Встреча с «Павлом» произошла в кофейне. Красивая, английского типа наружность, чистое безусое лицо, ясные синие детской чистоты глаза, сильно молодившие его лицо, разлитая интеллигентность во всех чертах его наружности резко выделяли его везде. Но в его движениях, словах, в манере передавать свою мысль, в обсуждении исполнения работы сразу чувствовался человек большой деловитости и характера. Твердая походка, твердое пожатие руки, спокойная, неторопливая речь, без многословия, глубокая обдуманность в мыслях старили его на много лет. Порывистость, так свойственная всему молодому, у него сдерживалась внешней холодностью и даже сухостью. Из немногих слов становилось ясным, что слабость, слюнтяйство он выносил с трудом. К работникам-новичкам отношения его были полны бережности и внимания, но пощады от него было трудно ждать. Как-то раз «Павел» довольно сурово порицал закисавших, безвольных, самих себя не познавших, при чем заметил о Т. А. Леонтьевой: «Вот удивительно хорошая девушка, даже редкое существо среди сейчас жаждущих работы. Не так давно я, изолировав ее от всех и всего, от общения с людьми, предложил ждать без указания срока, точно не определяя этот искус затворничества. Ни одно существо, даже мужчины спокойного темперамента не выдерживают двух-трех недель без напоминания о себе, без жалоб на свое, разумеется тяжелое, тоскливое положение. Леонтьева же полгода так жила, ни разу не прося амнистии, не бунтуя против заточения, стоически выдержала свой искус. Она, по-видимому, из тех кремневых натур, которые легче ломаются, чем гнутся».

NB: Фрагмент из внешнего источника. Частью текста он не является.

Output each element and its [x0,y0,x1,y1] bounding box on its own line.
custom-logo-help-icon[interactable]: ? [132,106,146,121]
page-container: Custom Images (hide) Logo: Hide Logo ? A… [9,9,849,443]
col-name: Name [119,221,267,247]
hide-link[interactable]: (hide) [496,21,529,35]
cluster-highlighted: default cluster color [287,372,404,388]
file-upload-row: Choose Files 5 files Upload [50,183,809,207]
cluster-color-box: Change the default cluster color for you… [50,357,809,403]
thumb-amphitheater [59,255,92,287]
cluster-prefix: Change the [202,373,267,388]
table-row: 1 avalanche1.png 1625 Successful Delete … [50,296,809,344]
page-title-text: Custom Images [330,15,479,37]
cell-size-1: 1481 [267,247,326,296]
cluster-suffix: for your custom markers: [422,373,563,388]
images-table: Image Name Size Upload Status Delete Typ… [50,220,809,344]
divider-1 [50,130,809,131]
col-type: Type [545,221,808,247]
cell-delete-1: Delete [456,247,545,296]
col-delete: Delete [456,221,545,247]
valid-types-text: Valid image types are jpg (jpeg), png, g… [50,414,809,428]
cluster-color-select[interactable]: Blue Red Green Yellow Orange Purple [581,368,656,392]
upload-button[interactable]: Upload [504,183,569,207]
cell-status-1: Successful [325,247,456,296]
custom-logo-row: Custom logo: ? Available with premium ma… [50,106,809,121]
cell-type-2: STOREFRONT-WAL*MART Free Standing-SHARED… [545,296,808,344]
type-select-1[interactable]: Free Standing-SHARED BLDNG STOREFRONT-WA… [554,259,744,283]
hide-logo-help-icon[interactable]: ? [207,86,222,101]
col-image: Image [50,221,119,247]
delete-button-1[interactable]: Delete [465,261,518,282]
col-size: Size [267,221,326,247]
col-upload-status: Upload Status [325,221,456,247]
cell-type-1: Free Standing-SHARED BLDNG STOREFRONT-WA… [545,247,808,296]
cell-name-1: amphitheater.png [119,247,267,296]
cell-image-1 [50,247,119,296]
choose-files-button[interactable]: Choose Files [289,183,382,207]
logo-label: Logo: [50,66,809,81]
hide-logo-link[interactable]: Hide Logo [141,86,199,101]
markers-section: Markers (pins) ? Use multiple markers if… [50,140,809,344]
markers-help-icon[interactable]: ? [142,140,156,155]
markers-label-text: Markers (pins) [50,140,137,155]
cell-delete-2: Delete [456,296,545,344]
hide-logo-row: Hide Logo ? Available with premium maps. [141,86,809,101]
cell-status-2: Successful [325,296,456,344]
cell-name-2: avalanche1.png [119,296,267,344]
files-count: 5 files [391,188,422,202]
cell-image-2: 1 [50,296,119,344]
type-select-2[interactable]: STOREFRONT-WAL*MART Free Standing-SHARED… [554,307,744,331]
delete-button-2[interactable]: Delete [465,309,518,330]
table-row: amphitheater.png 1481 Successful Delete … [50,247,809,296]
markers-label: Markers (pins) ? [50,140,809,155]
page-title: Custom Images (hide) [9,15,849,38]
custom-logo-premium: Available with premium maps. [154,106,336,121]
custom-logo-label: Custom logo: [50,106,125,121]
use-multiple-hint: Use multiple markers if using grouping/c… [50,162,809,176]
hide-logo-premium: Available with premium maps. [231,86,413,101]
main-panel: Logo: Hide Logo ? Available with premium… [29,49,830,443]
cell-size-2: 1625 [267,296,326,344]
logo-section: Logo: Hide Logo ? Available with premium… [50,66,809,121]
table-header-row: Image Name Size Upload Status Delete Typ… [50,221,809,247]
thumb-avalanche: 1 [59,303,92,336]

По словам же других, сам «Павел» несравненно более суровую изоляцию выносил безропотно, без протеста, сидя, как сурок, за своей опасной и ответственной работой, требовавшей великого внимания и огромного напряжения нервов.

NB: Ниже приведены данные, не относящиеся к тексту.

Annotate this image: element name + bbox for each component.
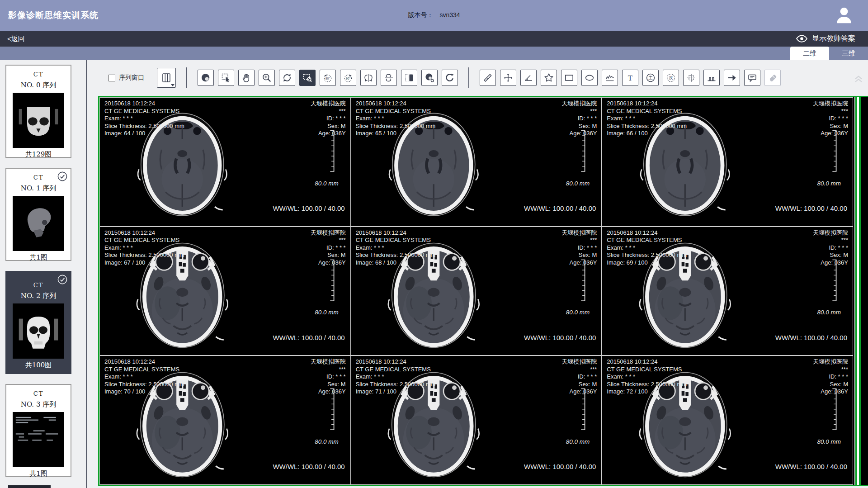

В двух-трех свиданиях с «Леопольдом», — так звали теперь «Павла», — переговорено было о самом существенном, переданы желания варшавян (кажется, в этом направлении ничего сделано не было), причем выяснилось, что «Леопольд» слишком был занят расширением техники и подготовкой к новым ударам на правительственных лиц, в ряду которых в первую очередь стояли в. кн. Владимир,[183]
Трепов, Дурново[184] и Булыгин.[185]Оставалось выполнить еще одно и последнее поручение — Михаила Рафаиловича Гоца, который при прощании настойчиво советовал и горячо просил, по приезде на родину, побывать в Одессе, повидаться с вновь прибывшими из Сибири и ожидавшими указаний от Ц. К., куда и к чему им приложить свои силы, свести этих опытных работников с организационными руководителями. С своей стороны, и «Леопольд» поручал разыскать в Киеве Дору Бриллиант и сообщить ей твердое его желание приезда ее в Питер для какой-то спешной технической работы, ею за границей изученной.

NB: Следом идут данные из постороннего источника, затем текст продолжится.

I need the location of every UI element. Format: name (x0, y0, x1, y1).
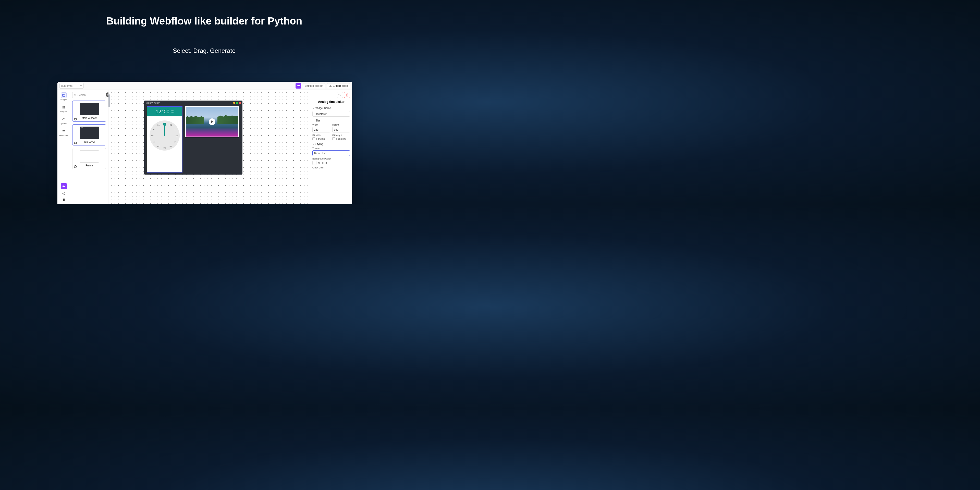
search-input[interactable]: Search (72, 92, 106, 98)
timepicker-pm[interactable]: PM (171, 111, 174, 113)
trash-icon (345, 94, 348, 97)
timepicker-widget[interactable]: 12 : 00 AM PM 12 12010203040506070809101… (147, 106, 183, 172)
iconbar-plugins[interactable]: Plugins (60, 104, 67, 113)
canvas[interactable]: Main Window 12 : 00 AM PM (108, 90, 310, 204)
clock-number[interactable]: 07 (158, 145, 160, 147)
clock-center (164, 135, 165, 136)
iconbar-uploads-label: Uploads (60, 123, 67, 125)
premium-badge-icon[interactable] (296, 83, 301, 89)
iconbar-plugins-label: Plugins (60, 110, 67, 113)
video-widget[interactable] (185, 106, 239, 137)
play-icon (211, 121, 213, 123)
timepicker-minutes[interactable]: 00 (164, 109, 169, 115)
widget-name: Top Level (84, 140, 95, 143)
iconbar-templates[interactable]: Templates (59, 128, 68, 137)
svg-rect-4 (62, 107, 64, 108)
iconbar: Widgets Plugins Uploads Templates (57, 90, 70, 204)
iconbar-widgets[interactable]: Widgets (60, 92, 67, 101)
section-widget-name[interactable]: Widget Name (312, 107, 350, 110)
share-icon[interactable] (62, 192, 65, 196)
reset-button[interactable] (337, 92, 343, 98)
clock-number[interactable]: 01 (170, 124, 172, 126)
widget-name-input[interactable] (312, 111, 350, 117)
widgets-icon (61, 92, 67, 98)
design-window[interactable]: Main Window 12 : 00 AM PM (144, 100, 242, 175)
color-swatch[interactable] (312, 161, 317, 165)
iconbar-widgets-label: Widgets (60, 99, 67, 101)
fit-width-text: Fit width (316, 138, 325, 140)
github-icon[interactable] (74, 118, 76, 121)
clock-number[interactable]: 10 (153, 128, 155, 130)
checkbox-icon (332, 137, 335, 140)
github-icon[interactable] (74, 142, 76, 144)
chevron-down-icon (312, 143, 314, 145)
clock-number[interactable]: 03 (176, 135, 178, 137)
topbar: customtk untitled project Export code (57, 82, 352, 90)
design-window-title: Main Window (146, 102, 159, 104)
section-styling[interactable]: Styling (312, 143, 350, 145)
clock-number[interactable]: 11 (158, 124, 160, 126)
chevron-down-icon (312, 107, 314, 109)
fit-width-checkbox[interactable]: Fit width (312, 137, 330, 140)
width-input[interactable] (312, 127, 330, 132)
clock-number[interactable]: 05 (170, 145, 172, 147)
chevron-down-icon (346, 152, 348, 154)
height-input[interactable] (332, 127, 350, 132)
widget-thumb (80, 150, 99, 162)
canvas-handle[interactable] (108, 94, 110, 107)
svg-rect-2 (62, 106, 64, 107)
props-title: Analog timepicker (312, 100, 350, 103)
project-name-input[interactable]: untitled project (303, 83, 326, 88)
clock-number[interactable]: 09 (151, 135, 154, 137)
plugins-icon (61, 104, 67, 110)
chevron-down-icon (312, 120, 314, 122)
clock-number[interactable]: 04 (174, 141, 177, 143)
bg-color-input[interactable]: #FFFFFF (312, 161, 350, 165)
theme-value: Navy Blue (314, 152, 326, 155)
svg-rect-0 (62, 94, 65, 97)
uploads-icon (61, 116, 66, 122)
svg-rect-6 (62, 130, 65, 130)
clock-number[interactable]: 08 (153, 141, 155, 143)
bookmark-icon[interactable] (62, 198, 65, 202)
section-label: Styling (315, 143, 323, 145)
clock-number[interactable]: 02 (174, 128, 177, 130)
widget-card-main-window[interactable]: Main window (72, 100, 106, 122)
fit-width-label: Fit width (312, 134, 330, 137)
search-placeholder: Search (78, 94, 86, 97)
github-icon[interactable] (74, 165, 76, 168)
section-size[interactable]: Size (312, 119, 350, 122)
timepicker-hours[interactable]: 12 (156, 109, 161, 115)
window-controls (233, 102, 241, 104)
theme-select[interactable]: Navy Blue (312, 150, 350, 156)
svg-rect-1 (63, 94, 65, 95)
widget-card-top-level[interactable]: Top Level (72, 124, 106, 145)
timepicker-am[interactable]: AM (171, 110, 174, 111)
fit-height-text: Fit height (336, 138, 345, 140)
premium-button[interactable] (61, 183, 67, 189)
delete-button[interactable] (344, 92, 350, 98)
properties-panel: Analog timepicker Widget Name Size Width (310, 90, 352, 204)
chevron-down-icon (80, 85, 82, 87)
fit-height-checkbox[interactable]: Fit height (332, 137, 350, 140)
download-icon (329, 84, 332, 87)
iconbar-uploads[interactable]: Uploads (60, 116, 67, 125)
widget-card-frame[interactable]: Frame (72, 148, 106, 169)
width-label: Width (312, 124, 330, 126)
export-code-button[interactable]: Export code (327, 83, 350, 88)
svg-rect-3 (64, 106, 65, 107)
svg-rect-7 (62, 131, 65, 131)
timepicker-colon: : (162, 109, 163, 115)
templates-icon (61, 128, 67, 134)
hero-subtitle: Select. Drag. Generate (0, 47, 408, 54)
framework-select[interactable]: customtk (59, 83, 84, 89)
theme-label: Theme (312, 147, 350, 150)
bg-color-label: Background Color (312, 158, 350, 160)
height-label: Height (332, 124, 350, 126)
clock-number[interactable]: 06 (164, 147, 166, 149)
timepicker-clock[interactable]: 12 120102030405060708091011 (150, 121, 180, 151)
widget-thumb (80, 103, 99, 115)
play-button[interactable] (209, 118, 215, 125)
clock-number[interactable]: 12 (164, 122, 166, 124)
hero-title: Building Webflow like builder for Python (0, 0, 408, 27)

Случайно встретив Дору через час по приезде в Киев на улице, я передала ей желание Леопольда. Мы вместе направились на вокзал. Она хотела побыть до отхода поезда в Одессу со мной, а днем позже сама направилась в Петербург.
Мы долго не видались, и у нее горечи душевной значительно прибавилось за этот срок. Она, по возвращении из-за границы, жила, сколько помнится, сравнительно долго без определенной работы, к которой тянулась всеми своими помыслами. Откровенно и с горечью высказывала она свое возмущение праздным положением, тяготившим ее до боли; бездельное утомление настойчиво требовало выхода из создавшегося никчемного нелегального ее существования. Активная, действенная природа ее искала выхода из создавшегося принудительного заточения, и она строила рискованные планы самостоятельной работы, лишь бы не оставаться праздной в одиночестве. Категорически отклонять вполне понятное ее желание было на этот раз как-то больно, приходилось отвечать довольно-таки уклончиво и утешать ее тем, что «Леопольд» (Павел) зовет ее теперь на совсем определенную и ответственную работу, которая проглотит целиком ее всю и безраздельно. И все же, садясь в вагон, я видела эти большие печальные глаза на матово-бледном лице тоскливо смотрящими вдаль, и вся маленькая хрупкая ее фигурка одиноко сжалась в суетившейся толпе.